In the end we plumped for a Parisian architect who wears black polo jumpers and shops for cheese on Saturday mornings then sits in Rive Gauche bars arguing about Sartre and the fortunes of the Racing 92 rugby team.

There aren’t many of them, you might say, and that might just be DS’s trouble as it attempts to exit out of the back of the wardrobe into a sort of car-maker’s Narnia, long dreamt of by non-premium marques.

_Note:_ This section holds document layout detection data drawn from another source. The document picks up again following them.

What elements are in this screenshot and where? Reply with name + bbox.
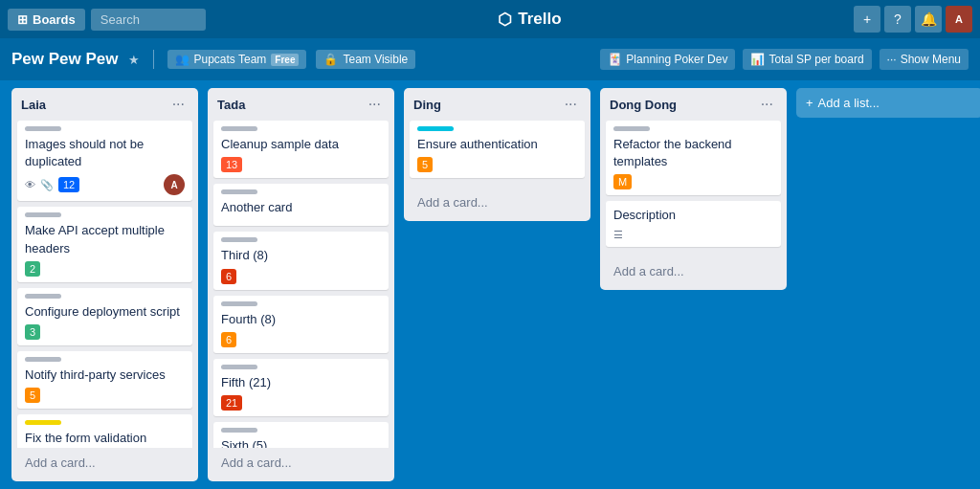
card-meta: 2 [25,261,185,277]
card-label-bar [221,189,257,194]
card-label-bar [221,126,257,131]
list-cards-laia: Images should not be duplicated👁📎12AMake… [11,117,198,448]
card-dd1[interactable]: Refactor the backend templatesM [606,121,781,195]
list-cards-tada: Cleanup sample data13Another cardThird (… [208,117,394,448]
list-header-ding: Ding··· [404,88,590,117]
card-meta: 3 [25,324,185,340]
card-c4[interactable]: Notify third-party services5 [17,351,192,409]
card-title: Configure deployment script [25,303,185,321]
star-icon[interactable]: ★ [128,53,140,67]
attach-icon: 📎 [40,179,54,191]
card-label-bar [221,301,257,306]
card-label-bar [25,212,61,217]
card-title: Fourth (8) [221,311,381,328]
card-d1[interactable]: Ensure authentication5 [410,121,585,178]
visibility-badge[interactable]: 🔒 Team Visible [316,50,415,69]
card-c3[interactable]: Configure deployment script3 [17,288,192,345]
card-t2[interactable]: Another card [213,184,389,226]
card-dd2[interactable]: Description☰ [606,201,781,246]
add-button[interactable]: + [854,6,880,33]
list-menu-button-dongdong[interactable]: ··· [757,96,777,113]
boards-grid-icon: ⊞ [17,12,28,27]
card-badge-2: 6 [221,332,236,347]
card-title: Fifth (21) [221,374,381,391]
list-cards-dongdong: Refactor the backend templatesMDescripti… [600,117,787,256]
card-label-bar [221,237,257,242]
card-t4[interactable]: Fourth (8)6 [213,296,389,353]
list-laia: Laia···Images should not be duplicated👁📎… [11,88,198,481]
sp-icon: 📊 [750,53,765,66]
card-label-bar [25,357,61,362]
description-icon: ☰ [613,229,623,241]
add-card-button-tada[interactable]: Add a card... [212,450,390,476]
list-title-tada: Tada [217,98,245,112]
profile-avatar[interactable]: A [946,6,972,33]
card-badge: 5 [417,157,433,172]
card-title: Fix the form validation [25,430,185,447]
list-header-laia: Laia··· [11,88,198,117]
card-title: Description [613,207,773,224]
list-menu-button-laia[interactable]: ··· [168,96,189,113]
list-title-ding: Ding [413,98,441,112]
divider [153,50,154,69]
add-card-button-dongdong[interactable]: Add a card... [604,258,783,284]
card-badge: 5 [25,388,40,403]
show-menu-link[interactable]: ··· Show Menu [880,49,969,70]
card-meta: 5 [25,388,185,403]
card-badge: 21 [221,395,242,411]
card-label-bar [221,428,257,433]
card-c1[interactable]: Images should not be duplicated👁📎12A [17,121,192,201]
board-header-right: 🃏 Planning Poker Dev 📊 Total SP per boar… [600,49,969,70]
team-badge[interactable]: 👥 Pupcats Team Free [167,50,307,69]
lock-icon: 🔒 [323,53,338,66]
add-card-button-laia[interactable]: Add a card... [15,450,194,476]
search-input[interactable] [91,9,206,31]
card-title: Images should not be duplicated [25,136,185,170]
list-title-laia: Laia [21,98,46,112]
card-badge: 6 [221,269,236,284]
notifications-button[interactable]: 🔔 [915,6,942,33]
list-menu-button-ding[interactable]: ··· [561,96,581,113]
list-menu-button-tada[interactable]: ··· [365,96,385,113]
top-navigation: ⊞ Boards ⬡ Trello + ? 🔔 A [0,0,980,38]
card-title: Refactor the backend templates [613,136,773,170]
plus-icon: + [806,96,813,110]
team-icon: 👥 [175,53,189,66]
card-label-bar [25,294,61,299]
card-t1[interactable]: Cleanup sample data13 [213,121,389,178]
card-t3[interactable]: Third (8)6 [213,232,389,289]
add-list-button[interactable]: + Add a list... [796,88,980,118]
list-tada: Tada···Cleanup sample data13Another card… [208,88,394,481]
list-header-tada: Tada··· [208,88,394,117]
list-cards-ding: Ensure authentication5 [404,117,590,188]
board-header: Pew Pew Pew ★ 👥 Pupcats Team Free 🔒 Team… [0,38,980,80]
info-button[interactable]: ? [884,6,911,33]
total-sp-link[interactable]: 📊 Total SP per board [743,49,871,70]
ellipsis-icon: ··· [887,53,897,66]
card-meta: 13 [221,157,381,172]
card-title: Ensure authentication [417,136,577,153]
card-meta: 5 [417,157,577,172]
list-dongdong: Dong Dong···Refactor the backend templat… [600,88,787,290]
card-badge: M [613,174,632,189]
planning-poker-link[interactable]: 🃏 Planning Poker Dev [600,49,735,70]
card-t6[interactable]: Sixth (5)21 [213,422,389,448]
card-meta: M [613,174,773,189]
card-title: Third (8) [221,247,381,264]
trello-logo-icon: ⬡ [498,10,512,30]
nav-right-actions: + ? 🔔 A [854,6,972,33]
boards-button[interactable]: ⊞ Boards [8,9,85,31]
card-meta: 21 [221,395,381,411]
card-label-bar [417,126,454,131]
card-meta: ☰ [613,229,773,241]
planning-poker-icon: 🃏 [608,53,622,66]
card-label-bar [613,126,650,131]
list-ding: Ding···Ensure authentication5Add a card.… [404,88,590,221]
card-badge: 13 [221,157,242,172]
card-c2[interactable]: Make API accept multiple headers2 [17,207,192,281]
card-t5[interactable]: Fifth (21)21 [213,359,389,416]
add-card-button-ding[interactable]: Add a card... [408,189,587,215]
card-avatar: A [164,174,185,195]
card-c5[interactable]: Fix the form validation5 [17,414,192,448]
list-title-dongdong: Dong Dong [610,98,677,112]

It is called upper non-premium, where mass-market manufacturers leverage their economies of scale and spare production capacity and repackage their cars under swish-looking bodies to sell against the Germans. It has had limited success in the past. Honda, Saab, Ford’s Vignale marque, Nissan’s Infiniti in Europe; none of them has pulled up many trees looking for the upper non-premium market. Let’s see how PSA Peugeot Citroën does with DS.

Actually it has already done pretty well with the DS 3, a cheeky supermini launched in 2010 which occupies 60 per cent of the marque’s total sales (80 per cent in the UK). With the rest of the range - the 4 Crossback, 5 and the Chinese-only 6 - sales haven’t been quite so stellar; read downright awful in the UK.

DS 7 - launch Dec 2017
The DS 7 looks interesting but not exactly avant garde, which was supposed to be a DS styling trait

Not to be outdone, it’s having another go with this DS 7, which goes on sale next year.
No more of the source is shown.